**PROBLEM DESCRIPTION**
With the pictures removed, the data below must be transcribed in full and exactly.

Saved data entries
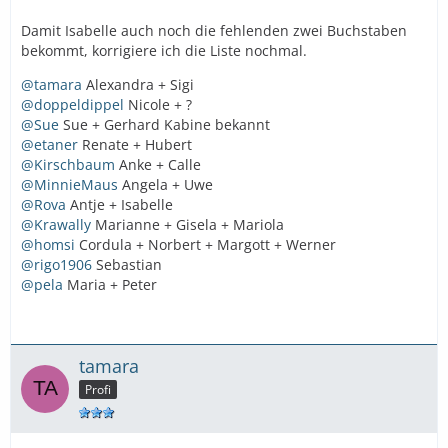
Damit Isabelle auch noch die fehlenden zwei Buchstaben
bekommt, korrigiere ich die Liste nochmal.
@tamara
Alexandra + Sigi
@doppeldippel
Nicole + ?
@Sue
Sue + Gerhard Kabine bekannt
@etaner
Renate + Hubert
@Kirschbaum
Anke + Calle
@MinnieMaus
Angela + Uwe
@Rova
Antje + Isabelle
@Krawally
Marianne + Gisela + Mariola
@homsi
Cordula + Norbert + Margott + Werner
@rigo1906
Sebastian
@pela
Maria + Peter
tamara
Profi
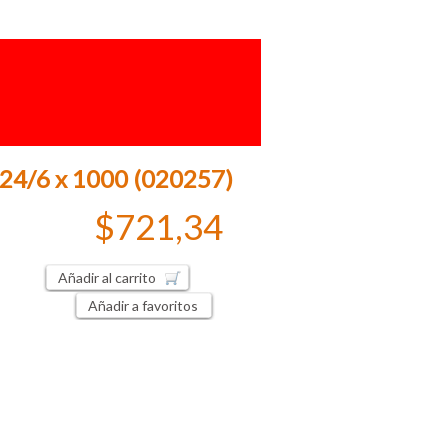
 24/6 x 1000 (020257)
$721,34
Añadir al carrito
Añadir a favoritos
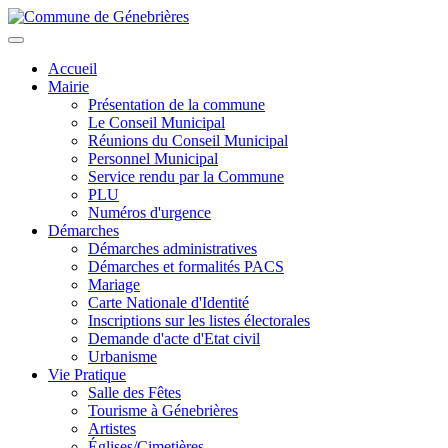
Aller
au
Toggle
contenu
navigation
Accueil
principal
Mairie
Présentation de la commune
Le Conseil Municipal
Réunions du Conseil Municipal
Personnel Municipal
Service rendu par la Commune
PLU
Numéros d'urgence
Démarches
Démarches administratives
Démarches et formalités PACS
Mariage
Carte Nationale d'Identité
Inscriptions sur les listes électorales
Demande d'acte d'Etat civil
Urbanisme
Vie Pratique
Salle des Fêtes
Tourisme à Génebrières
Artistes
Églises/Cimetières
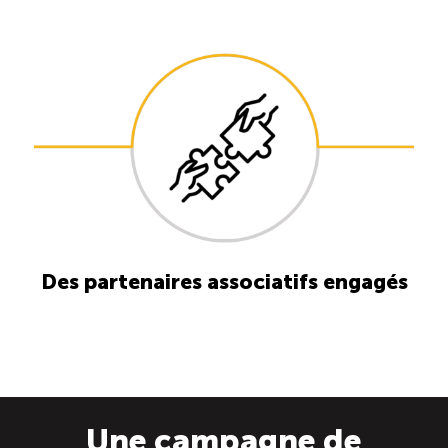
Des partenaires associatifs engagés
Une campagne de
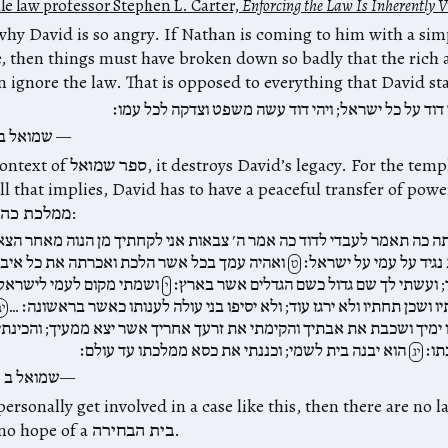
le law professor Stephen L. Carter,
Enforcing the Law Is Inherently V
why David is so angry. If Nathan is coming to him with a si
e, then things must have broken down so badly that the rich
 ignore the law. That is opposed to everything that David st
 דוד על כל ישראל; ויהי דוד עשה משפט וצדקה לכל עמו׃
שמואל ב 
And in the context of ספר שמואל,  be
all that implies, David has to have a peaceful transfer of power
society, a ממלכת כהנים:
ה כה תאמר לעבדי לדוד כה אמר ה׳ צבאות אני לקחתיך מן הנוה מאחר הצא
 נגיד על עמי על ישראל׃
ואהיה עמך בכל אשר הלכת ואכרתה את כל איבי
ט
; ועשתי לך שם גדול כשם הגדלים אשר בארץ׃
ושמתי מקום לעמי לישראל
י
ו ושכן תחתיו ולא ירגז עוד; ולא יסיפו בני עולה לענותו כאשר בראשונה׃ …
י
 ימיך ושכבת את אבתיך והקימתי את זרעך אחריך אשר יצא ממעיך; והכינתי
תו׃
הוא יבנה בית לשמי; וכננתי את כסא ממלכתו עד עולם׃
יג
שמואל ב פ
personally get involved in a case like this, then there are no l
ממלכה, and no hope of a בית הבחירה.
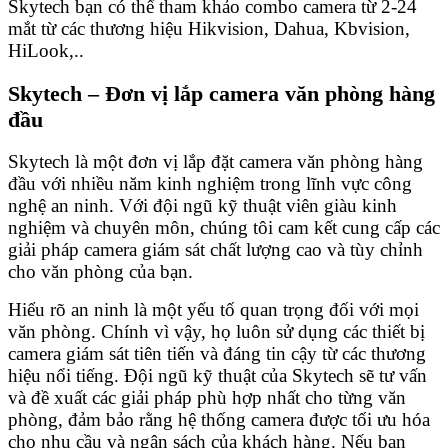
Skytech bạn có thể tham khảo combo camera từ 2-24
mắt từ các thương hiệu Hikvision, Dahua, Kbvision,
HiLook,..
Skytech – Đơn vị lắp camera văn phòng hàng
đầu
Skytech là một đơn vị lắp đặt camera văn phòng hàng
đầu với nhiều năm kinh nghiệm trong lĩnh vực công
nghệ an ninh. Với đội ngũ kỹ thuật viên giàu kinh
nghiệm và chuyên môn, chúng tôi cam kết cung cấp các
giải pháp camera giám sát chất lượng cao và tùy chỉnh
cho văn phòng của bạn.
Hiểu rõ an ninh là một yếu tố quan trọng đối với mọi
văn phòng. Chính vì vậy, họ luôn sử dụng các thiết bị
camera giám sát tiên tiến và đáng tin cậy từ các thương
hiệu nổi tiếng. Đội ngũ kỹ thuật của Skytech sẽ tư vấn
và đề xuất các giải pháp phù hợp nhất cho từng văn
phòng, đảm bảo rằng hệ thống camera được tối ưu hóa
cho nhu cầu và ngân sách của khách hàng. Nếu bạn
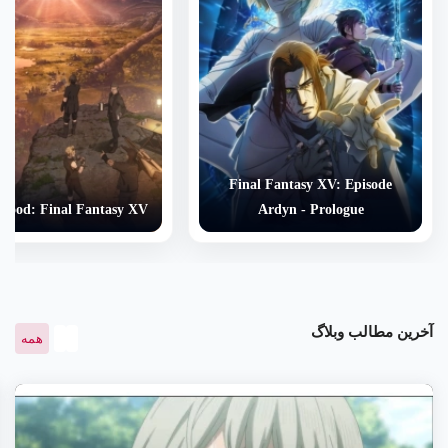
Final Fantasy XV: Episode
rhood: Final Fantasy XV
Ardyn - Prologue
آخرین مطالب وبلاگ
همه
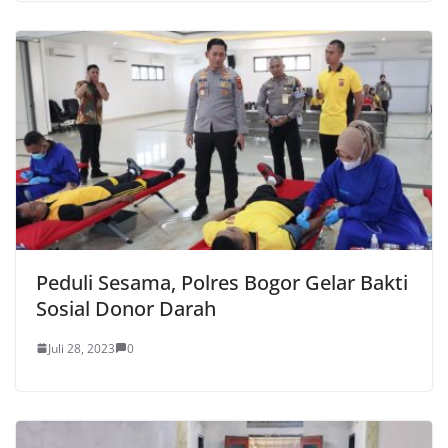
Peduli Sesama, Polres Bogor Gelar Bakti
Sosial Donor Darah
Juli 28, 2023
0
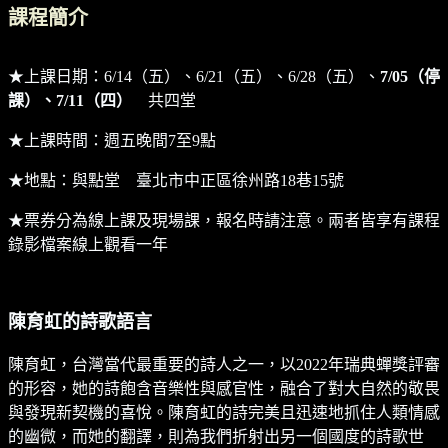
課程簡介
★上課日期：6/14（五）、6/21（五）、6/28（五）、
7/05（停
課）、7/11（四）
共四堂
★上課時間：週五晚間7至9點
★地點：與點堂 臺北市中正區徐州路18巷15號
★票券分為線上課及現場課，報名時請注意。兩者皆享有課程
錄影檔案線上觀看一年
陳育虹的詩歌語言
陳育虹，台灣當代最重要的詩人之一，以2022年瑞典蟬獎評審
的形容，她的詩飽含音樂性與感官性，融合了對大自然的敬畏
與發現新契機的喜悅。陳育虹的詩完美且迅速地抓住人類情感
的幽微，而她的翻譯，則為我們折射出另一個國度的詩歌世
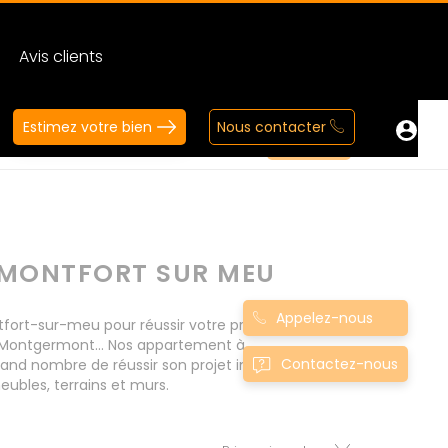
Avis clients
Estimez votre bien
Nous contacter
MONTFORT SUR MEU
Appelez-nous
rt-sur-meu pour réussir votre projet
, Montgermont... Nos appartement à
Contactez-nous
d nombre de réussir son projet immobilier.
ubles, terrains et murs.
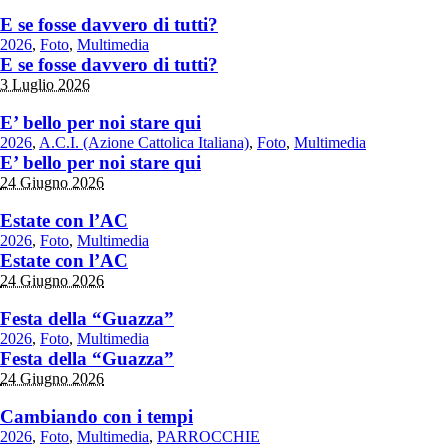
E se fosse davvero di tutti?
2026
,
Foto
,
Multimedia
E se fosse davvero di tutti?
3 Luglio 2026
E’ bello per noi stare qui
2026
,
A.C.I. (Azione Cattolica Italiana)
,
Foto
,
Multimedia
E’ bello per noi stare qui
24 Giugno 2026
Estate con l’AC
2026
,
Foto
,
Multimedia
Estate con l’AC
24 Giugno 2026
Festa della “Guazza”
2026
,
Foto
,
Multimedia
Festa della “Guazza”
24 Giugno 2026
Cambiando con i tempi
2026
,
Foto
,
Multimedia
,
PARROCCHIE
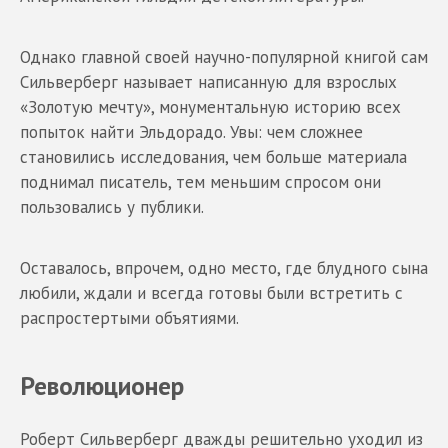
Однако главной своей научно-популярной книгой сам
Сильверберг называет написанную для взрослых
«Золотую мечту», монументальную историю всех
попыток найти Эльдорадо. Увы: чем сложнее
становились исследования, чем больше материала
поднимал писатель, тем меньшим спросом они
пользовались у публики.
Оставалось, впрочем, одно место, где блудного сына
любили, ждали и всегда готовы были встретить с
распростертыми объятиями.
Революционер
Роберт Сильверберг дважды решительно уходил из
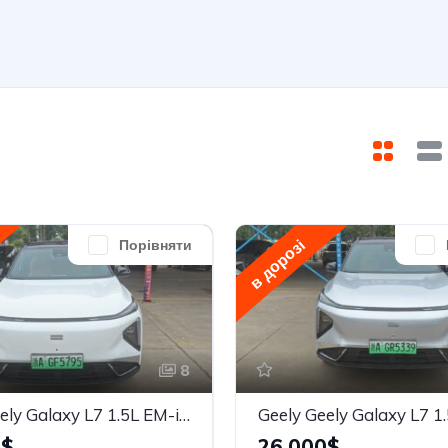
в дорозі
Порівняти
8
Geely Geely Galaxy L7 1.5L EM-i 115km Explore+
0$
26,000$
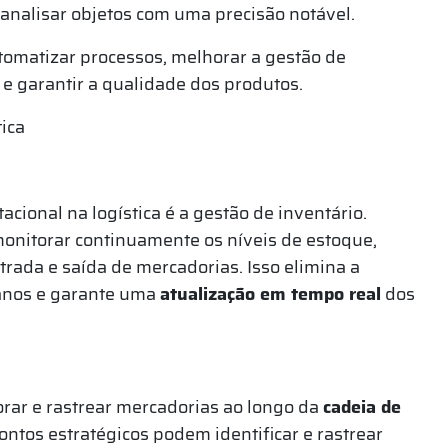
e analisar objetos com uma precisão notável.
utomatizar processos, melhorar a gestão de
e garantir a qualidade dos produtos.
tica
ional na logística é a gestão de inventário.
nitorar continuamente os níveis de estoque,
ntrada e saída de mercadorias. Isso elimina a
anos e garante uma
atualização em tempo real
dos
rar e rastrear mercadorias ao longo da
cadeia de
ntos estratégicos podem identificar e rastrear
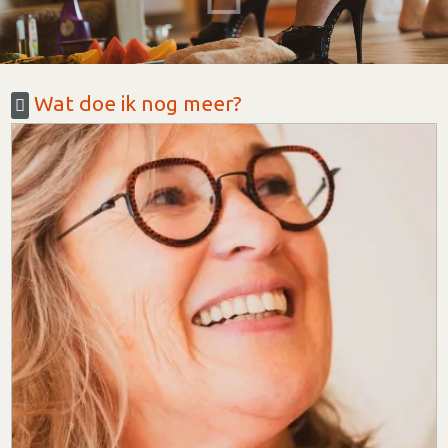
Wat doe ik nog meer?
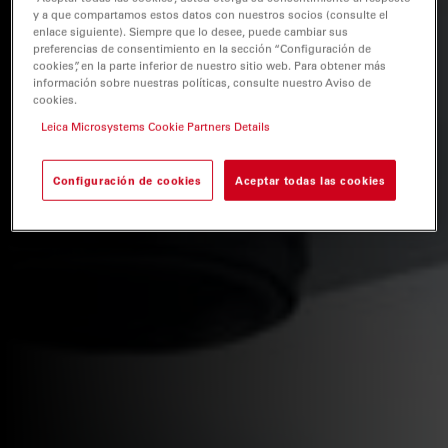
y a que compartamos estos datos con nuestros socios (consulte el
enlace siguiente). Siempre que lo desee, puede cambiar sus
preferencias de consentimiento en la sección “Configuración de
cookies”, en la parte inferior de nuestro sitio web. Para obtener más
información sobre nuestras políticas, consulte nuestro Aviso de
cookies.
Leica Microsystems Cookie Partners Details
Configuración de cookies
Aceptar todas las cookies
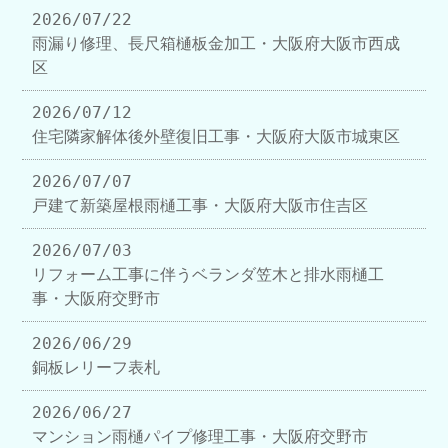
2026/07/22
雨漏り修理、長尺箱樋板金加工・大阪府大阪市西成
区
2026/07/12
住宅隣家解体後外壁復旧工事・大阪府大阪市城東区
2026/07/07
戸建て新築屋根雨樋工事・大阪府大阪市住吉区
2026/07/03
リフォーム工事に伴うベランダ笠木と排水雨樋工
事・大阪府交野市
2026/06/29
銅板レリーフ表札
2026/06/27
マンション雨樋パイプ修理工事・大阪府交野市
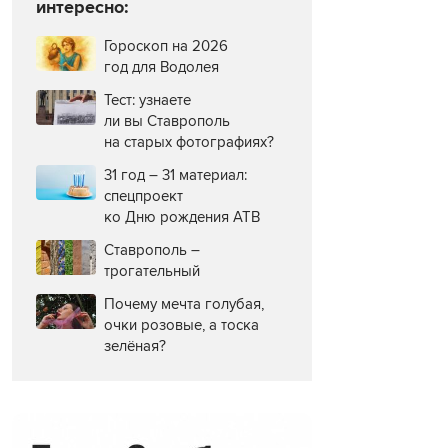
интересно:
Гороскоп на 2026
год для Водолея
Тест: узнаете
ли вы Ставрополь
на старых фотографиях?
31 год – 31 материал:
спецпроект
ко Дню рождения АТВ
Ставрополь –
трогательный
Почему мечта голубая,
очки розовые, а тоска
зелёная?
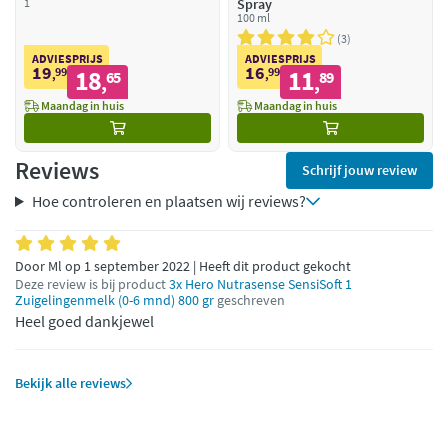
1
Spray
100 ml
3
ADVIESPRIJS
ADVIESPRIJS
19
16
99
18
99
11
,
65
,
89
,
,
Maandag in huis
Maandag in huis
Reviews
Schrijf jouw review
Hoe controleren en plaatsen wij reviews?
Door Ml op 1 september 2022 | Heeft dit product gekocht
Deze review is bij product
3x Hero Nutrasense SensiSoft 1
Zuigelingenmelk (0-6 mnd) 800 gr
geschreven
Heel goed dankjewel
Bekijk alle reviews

**WRITTEN REPLY**
Damit Isabelle auch noch die fehlenden zwei Buchstaben
bekommt, korrigiere ich die Liste nochmal.
@tamara
Alexandra + Sigi
@doppeldippel
Nicole + ?
@Sue
Sue + Gerhard Kabine bekannt
@etaner
Renate + Hubert
@Kirschbaum
Anke + Calle
@MinnieMaus
Angela + Uwe
@Rova
Antje + Isabelle
@Krawally
Marianne + Gisela + Mariola
@homsi
Cordula + Norbert + Margott + Werner
@rigo1906
Sebastian
@pela
Maria + Peter
tamara
Profi
 24/6 x 1000 (020257)
$721,34
Añadir al carrito
Añadir a favoritos
Aller
au
Toggle
contenu
navigation
Accueil
principal
Mairie
Présentation de la commune
Le Conseil Municipal
Réunions du Conseil Municipal
Personnel Municipal
Service rendu par la Commune
PLU
Numéros d'urgence
Démarches
Démarches administratives
Démarches et formalités PACS
Mariage
Carte Nationale d'Identité
Inscriptions sur les listes électorales
Demande d'acte d'Etat civil
Urbanisme
Vie Pratique
Salle des Fêtes
Tourisme à Génebrières
Artistes
Églises/Cimetières
Des partenaires associatifs engagés
Une campagne de
le law professor Stephen L. Carter,
Enforcing the Law Is Inherently V
why David is so angry. If Nathan is coming to him with a si
e, then things must have broken down so badly that the rich
 ignore the law. That is opposed to everything that David st
 דוד על כל ישראל; ויהי דוד עשה משפט וצדקה לכל עמו׃
שמואל ב 
And in the context of ספר שמואל,  be
all that implies, David has to have a peaceful transfer of power
society, a ממלכת כהנים:
ה כה תאמר לעבדי לדוד כה אמר ה׳ צבאות אני לקחתיך מן הנוה מאחר הצא
 נגיד על עמי על ישראל׃
ואהיה עמך בכל אשר הלכת ואכרתה את כל איבי
ט
; ועשתי לך שם גדול כשם הגדלים אשר בארץ׃
ושמתי מקום לעמי לישראל
י
ו ושכן תחתיו ולא ירגז עוד; ולא יסיפו בני עולה לענותו כאשר בראשונה׃ …
י
 ימיך ושכבת את אבתיך והקימתי את זרעך אחריך אשר יצא ממעיך; והכינתי
תו׃
הוא יבנה בית לשמי; וכננתי את כסא ממלכתו עד עולם׃
יג
שמואל ב פ
personally get involved in a case like this, then there are no l
ממלכה, and no hope of a בית הבחירה.
Skytech bạn có thể tham khảo combo camera từ 2-24
mắt từ các thương hiệu Hikvision, Dahua, Kbvision,
HiLook,..
Skytech – Đơn vị lắp camera văn phòng hàng
đầu
Skytech là một đơn vị lắp đặt camera văn phòng hàng
đầu với nhiều năm kinh nghiệm trong lĩnh vực công
nghệ an ninh. Với đội ngũ kỹ thuật viên giàu kinh
nghiệm và chuyên môn, chúng tôi cam kết cung cấp các
giải pháp camera giám sát chất lượng cao và tùy chỉnh
cho văn phòng của bạn.
Hiểu rõ an ninh là một yếu tố quan trọng đối với mọi
văn phòng. Chính vì vậy, họ luôn sử dụng các thiết bị
camera giám sát tiên tiến và đáng tin cậy từ các thương
hiệu nổi tiếng. Đội ngũ kỹ thuật của Skytech sẽ tư vấn
và đề xuất các giải pháp phù hợp nhất cho từng văn
phòng, đảm bảo rằng hệ thống camera được tối ưu hóa
cho nhu cầu và ngân sách của khách hàng. Nếu bạn
Final Fantasy XV: Episode
rhood: Final Fantasy XV
Ardyn - Prologue
آخرین مطالب وبلاگ
همه
Peduli Sesama, Polres Bogor Gelar Bakti
Sosial Donor Darah
Juli 28, 2023
0
課程簡介
★上課日期：6/14（五）、6/21（五）、6/28（五）、
7/05（停
課）、7/11（四）
共四堂
★上課時間：週五晚間7至9點
★地點：與點堂 臺北市中正區徐州路18巷15號
★票券分為線上課及現場課，報名時請注意。兩者皆享有課程
錄影檔案線上觀看一年
陳育虹的詩歌語言
陳育虹，台灣當代最重要的詩人之一，以2022年瑞典蟬獎評審
的形容，她的詩飽含音樂性與感官性，融合了對大自然的敬畏
與發現新契機的喜悅。陳育虹的詩完美且迅速地抓住人類情感
的幽微，而她的翻譯，則為我們折射出另一個國度的詩歌世
Avis clients
Estimez votre bien
Nous contacter
MONTFORT SUR MEU
Appelez-nous
rt-sur-meu pour réussir votre projet
, Montgermont... Nos appartement à
Contactez-nous
d nombre de réussir son projet immobilier.
ubles, terrains et murs.
E se fosse davvero di tutti?
2026
,
Foto
,
Multimedia
E se fosse davvero di tutti?
3 Luglio 2026
E’ bello per noi stare qui
2026
,
A.C.I. (Azione Cattolica Italiana)
,
Foto
,
Multimedia
E’ bello per noi stare qui
24 Giugno 2026
Estate con l’AC
2026
,
Foto
,
Multimedia
Estate con l’AC
24 Giugno 2026
Festa della “Guazza”
2026
,
Foto
,
Multimedia
Festa della “Guazza”
24 Giugno 2026
Cambiando con i tempi
2026
,
Foto
,
Multimedia
,
PARROCCHIE
Однако главной своей научно-популярной книгой сам
Сильверберг называет написанную для взрослых
«Золотую мечту», монументальную историю всех
попыток найти Эльдорадо. Увы: чем сложнее
становились исследования, чем больше материала
поднимал писатель, тем меньшим спросом они
пользовались у публики.
Оставалось, впрочем, одно место, где блудного сына
любили, ждали и всегда готовы были встретить с
распростертыми объятиями.
Революционер
Роберт Сильверберг дважды решительно уходил из
в дорозі
Порівняти
8
Geely Geely Galaxy L7 1.5L EM-i 115km Explore+
0$
26,000$
e analisar objetos com uma precisão notável.
utomatizar processos, melhorar a gestão de
e garantir a qualidade dos produtos.
tica
ional na logística é a gestão de inventário.
nitorar continuamente os níveis de estoque,
ntrada e saída de mercadorias. Isso elimina a
anos e garante uma
atualização em tempo real
dos
rar e rastrear mercadorias ao longo da
cadeia de
ntos estratégicos podem identificar e rastrear
Wat doe ik nog meer?
y a que compartamos estos datos con nuestros socios (consulte el
enlace siguiente). Siempre que lo desee, puede cambiar sus
preferencias de consentimiento en la sección “Configuración de
cookies”, en la parte inferior de nuestro sitio web. Para obtener más
información sobre nuestras políticas, consulte nuestro Aviso de
cookies.
Leica Microsystems Cookie Partners Details
Configuración de cookies
Aceptar todas las cookies
2026/07/22
雨漏り修理、長尺箱樋板金加工・大阪府大阪市西成
区
2026/07/12
住宅隣家解体後外壁復旧工事・大阪府大阪市城東区
2026/07/07
戸建て新築屋根雨樋工事・大阪府大阪市住吉区
2026/07/03
リフォーム工事に伴うベランダ笠木と排水雨樋工
事・大阪府交野市
2026/06/29
銅板レリーフ表札
2026/06/27
マンション雨樋パイプ修理工事・大阪府交野市
интересно:
Гороскоп на 2026
год для Водолея
Тест: узнаете
ли вы Ставрополь
на старых фотографиях?
31 год – 31 материал:
спецпроект
ко Дню рождения АТВ
Ставрополь –
трогательный
Почему мечта голубая,
очки розовые, а тоска
зелёная?
1
Spray
100 ml
3
ADVIESPRIJS
ADVIESPRIJS
19
16
99
18
99
11
,
65
,
89
,
,
Maandag in huis
Maandag in huis
Reviews
Schrijf jouw review
Hoe controleren en plaatsen wij reviews?
Door Ml op 1 september 2022 | Heeft dit product gekocht
Deze review is bij product
3x Hero Nutrasense SensiSoft 1
Zuigelingenmelk (0-6 mnd) 800 gr
geschreven
Heel goed dankjewel
Bekijk alle reviews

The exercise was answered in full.